■ **Aim of the exercise**:
Take each line of the records below that contains the string "VTEC" and copy it.

■ **The data**:
▶

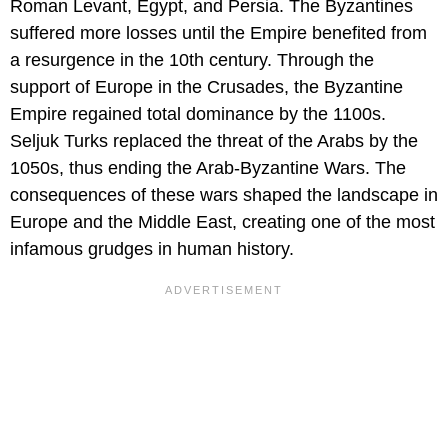
Roman Levant, Egypt, and Persia. The Byzantines
suffered more losses until the Empire benefited from
a resurgence in the 10th century. Through the
support of Europe in the Crusades, the Byzantine
Empire regained total dominance by the 1100s.
Seljuk Turks replaced the threat of the Arabs by the
1050s, thus ending the Arab-Byzantine Wars. The
consequences of these wars shaped the landscape in
Europe and the Middle East, creating one of the most
infamous grudges in human history.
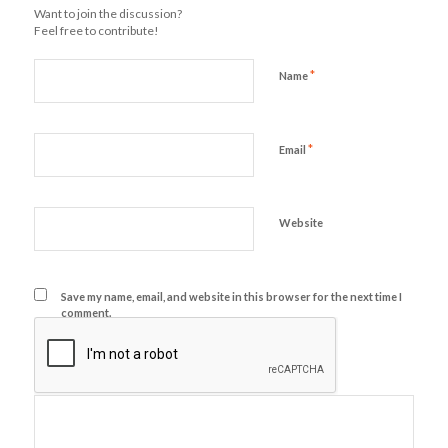
Want to join the discussion?
Feel free to contribute!
*
Name
*
Email
Website
Save my name, email, and website in this browser for the next time I
comment.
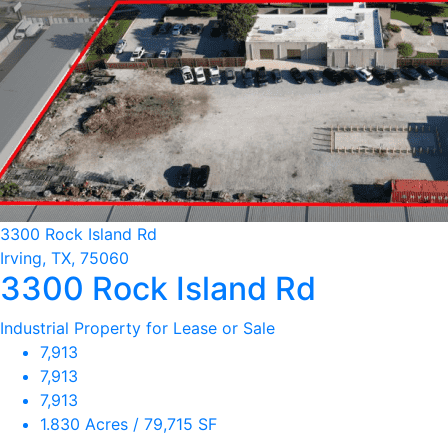
3300 Rock Island Rd
Irving, TX, 75060
3300 Rock Island Rd
Industrial Property for Lease or Sale
7,913
7,913
7,913
1.830 Acres / 79,715 SF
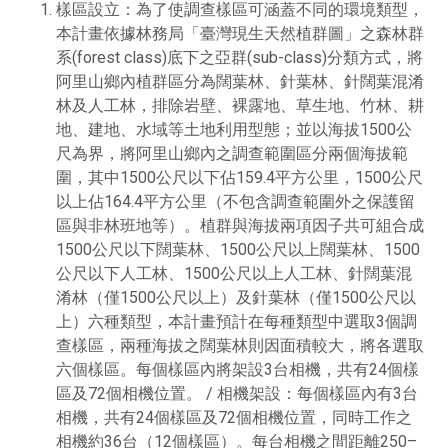
樣區設立：為了使調查樣區可涵蓋不同的環境類型，
本計畫依據林務局「臺灣現生天然植群圖」之森林群
系(forest class)底下之亞群(sub-class)分類方式，將
阿里山鄉內植群區分為闊葉林、針葉林、針闊葉混淆
林及人工林，排除岩壁、裸露地、草生地、竹林、耕
地、建地、水域等土地利用型態；並以海拔1500公
尺為界，將阿里山鄉內之調查範圍區分兩個海拔範
圍，其中1500公尺以下佔159.4平方公里，1500公尺
以上佔164.4平方公里（不包含調查範圍外之保護留
區與非林班地等）。植群與海拔兩項因子共可組合成
1500公尺以下闊葉林、1500公尺以上闊葉林、1500
公尺以下人工林、1500公尺以上人工林、針闊葉混
淆林（僅1500公尺以上）及針葉林（僅1500公尺以
上）六種類型，本計畫預計在每種類型中選取3個調
查樣區，兩種海拔之闊葉林則因面積較大，將各選取
六個樣區。每個樣區內將架設3台相機，共有24個樣
區及72個相機位置。 / 相機架設：每個樣區內有3台
相機，共有24個樣區及72個相機位置，同時工作之
相機約36台（12個樣區）。每台相機之間距離250–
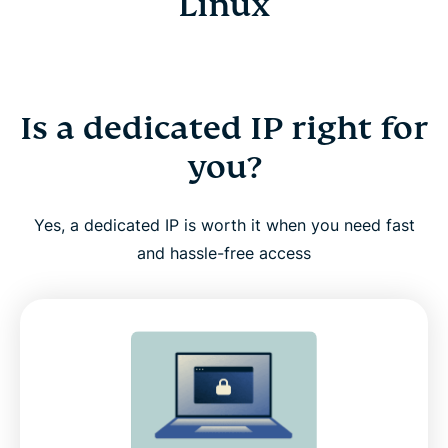
Linux
Is a dedicated IP right for
you?
Yes, a dedicated IP is worth it when you need fast
and hassle-free access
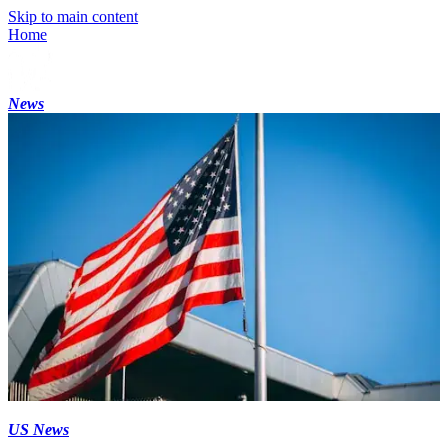
Skip to main content
Home
News
US News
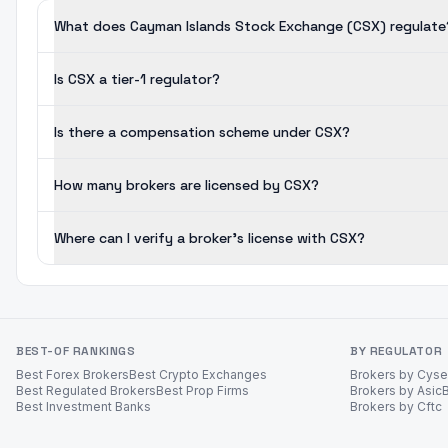
What does Cayman Islands Stock Exchange (CSX) regulate
Is CSX a tier-1 regulator?
Is there a compensation scheme under CSX?
How many brokers are licensed by CSX?
Where can I verify a broker's license with CSX?
BEST-OF RANKINGS
BY REGULATOR
Best Forex Brokers
Best Crypto Exchanges
Brokers by Cys
Best Regulated Brokers
Best Prop Firms
Brokers by Asic
Best Investment Banks
Brokers by Cftc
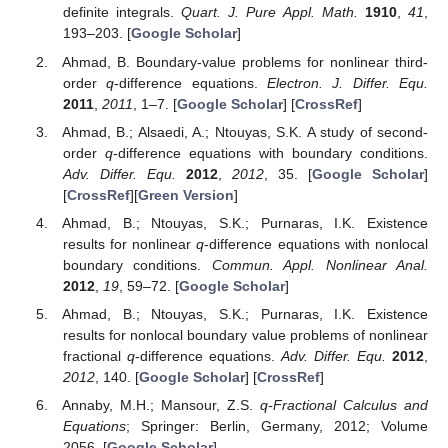
definite integrals.
Quart. J. Pure Appl. Math.
1910
,
41
,
193–203. [
Google Scholar
]
Ahmad, B. Boundary-value problems for nonlinear third-
order
q
-difference equations.
Electron. J. Differ. Equ.
2011
,
2011
, 1–7. [
Google Scholar
] [
CrossRef
]
Ahmad, B.; Alsaedi, A.; Ntouyas, S.K. A study of second-
order
q
-difference equations with boundary conditions.
Adv. Differ. Equ.
2012
,
2012
, 35. [
Google Scholar
]
[
CrossRef
][
Green Version
]
Ahmad, B.; Ntouyas, S.K.; Purnaras, I.K. Existence
results for nonlinear
q
-difference equations with nonlocal
boundary conditions.
Commun. Appl. Nonlinear Anal.
2012
,
19
, 59–72. [
Google Scholar
]
Ahmad, B.; Ntouyas, S.K.; Purnaras, I.K. Existence
results for nonlocal boundary value problems of nonlinear
fractional
q
-difference equations.
Adv. Differ. Equ.
2012
,
2012
, 140. [
Google Scholar
] [
CrossRef
]
Annaby, M.H.; Mansour, Z.S.
q-Fractional Calculus and
Equations
; Springer: Berlin, Germany, 2012; Volume
2056. [
Google Scholar
]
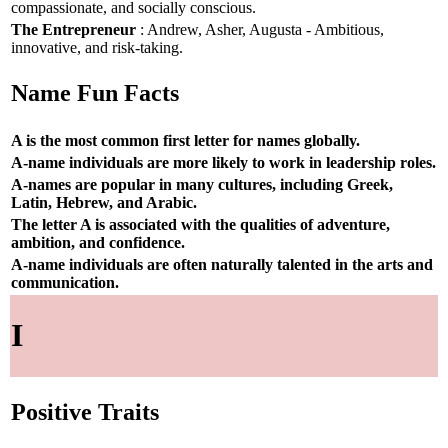
compassionate, and socially conscious.
The Entrepreneur
: Andrew, Asher, Augusta - Ambitious,
innovative, and risk-taking.
Name Fun Facts
A is the most common first letter for names globally.
A-name individuals are more likely to work in leadership roles.
A-names are popular in many cultures, including Greek,
Latin, Hebrew, and Arabic.
The letter A is associated with the qualities of adventure,
ambition, and confidence.
A-name individuals are often naturally talented in the arts and
communication.
I
Positive Traits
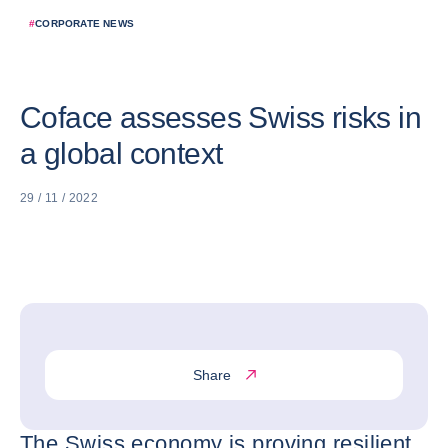
#
CORPORATE NEWS
Coface assesses Swiss risks in
a global context
29 / 11 / 2022
Share
The Swiss economy is proving resilient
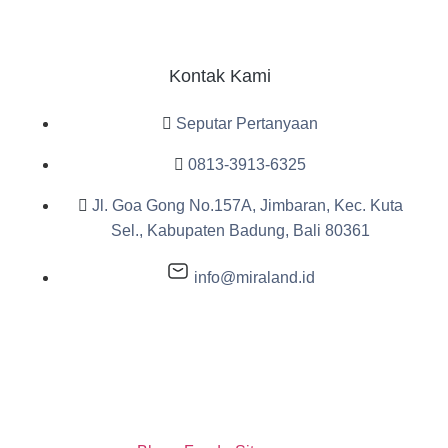
Kontak Kami
Seputar Pertanyaan
0813-3913-6325
Jl. Goa Gong No.157A, Jimbaran, Kec. Kuta
Sel., Kabupaten Badung, Bali 80361
info@miraland.id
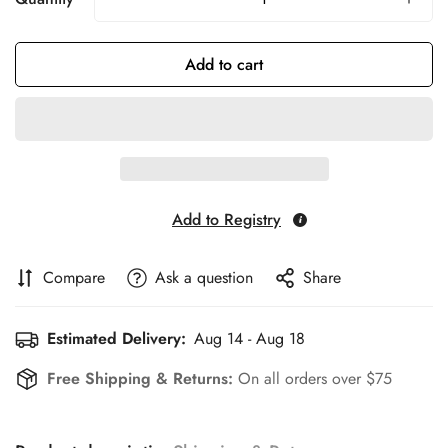
Add to cart
Add to Registry
Compare
Ask a question
Share
Estimated Delivery:
Aug 14 - Aug 18
Free Shipping & Returns:
On all orders over $75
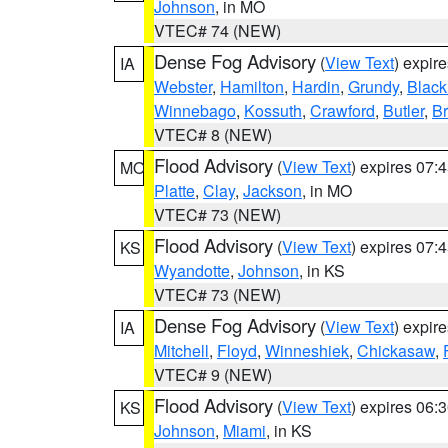
Johnson
, in MO
VTEC# 74 (NEW)
Dense Fog Advisory
(
View Text
) expir
IA
Webster
,
Hamilton
,
Hardin
,
Grundy
,
Blac
Winnebago
,
Kossuth
,
Crawford
,
Butler
,
B
VTEC# 8 (NEW)
Flood Advisory
(
View Text
) expires 07
MO
Platte
,
Clay
,
Jackson
, in MO
VTEC# 73 (NEW)
Flood Advisory
(
View Text
) expires 07
KS
Wyandotte
,
Johnson
, in KS
VTEC# 73 (NEW)
Dense Fog Advisory
(
View Text
) expir
IA
Mitchell
,
Floyd
,
Winneshiek
,
Chickasaw
,
VTEC# 9 (NEW)
Flood Advisory
(
View Text
) expires 06
KS
Johnson
,
Miami
, in KS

◀

■ **The answer**:
VTEC# 74 (NEW)
VTEC# 8 (NEW)
VTEC# 73 (NEW)
VTEC# 73 (NEW)
VTEC# 9 (NEW)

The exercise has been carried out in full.